La présidente. Je vous remercie. Monsieur Cerutti, vous avez été mis en cause, je vous laisse trente secondes pour répondre.

Une voix. Elle est gentille, quand même !

M. Thierry Cerutti (MCG), rapporteur de minorité. Vous êtes trop bonne avec moi, Madame la présidente...

La présidente. Je sais.

M. Thierry Cerutti. ...mais je renonce ! (Exclamations.)

La présidente. Merci. Nous passons au vote.

Mis aux voix, le projet de loi 13725 est adopté en premier débat par 81 oui contre 12 non.

Deuxième débat

Mis aux voix, le titre et le préambule sont adoptés, de même que les art. 1 à 13.

La présidente.
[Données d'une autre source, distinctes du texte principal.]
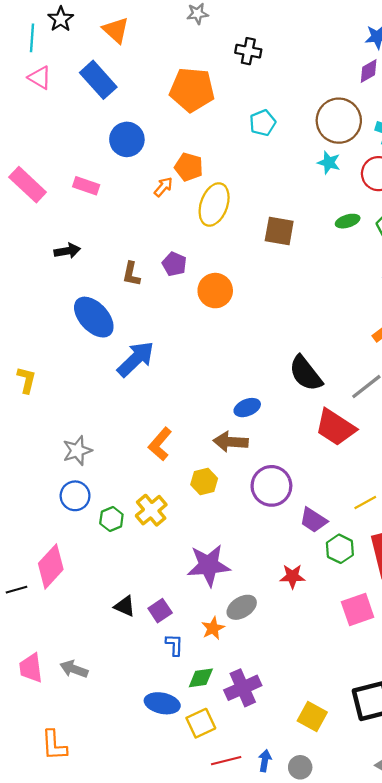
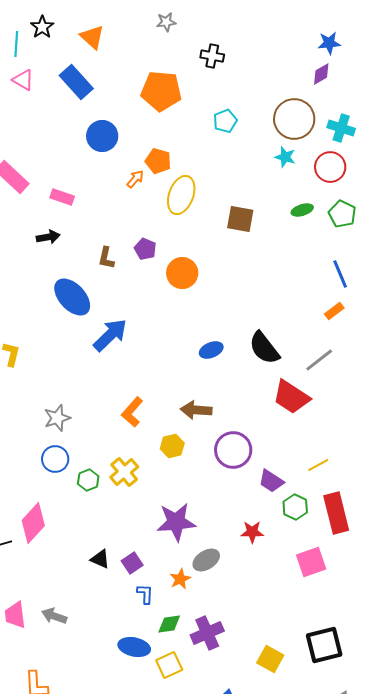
pink rectangle: (86, 186) -> (62, 197), moved
blue ellipse: (247, 408) -> (211, 350), moved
L'article 14 «Référendum» prévoyant que la présente loi soit soumise au corps électoral, la majorité des deux tiers est requise pour le vote de cette disposition.

Mis aux voix, l'art. 14 est adopté par 93 oui (unanimité des votants) (majorité des deux tiers atteinte).

Troisième débat

Mise aux voix, la loi 13725 est adoptée en troisième débat dans son ensemble par 81 oui contre 11 non et 1 abstention (vote nominal). (Applaudissements à l'annonce du résultat.)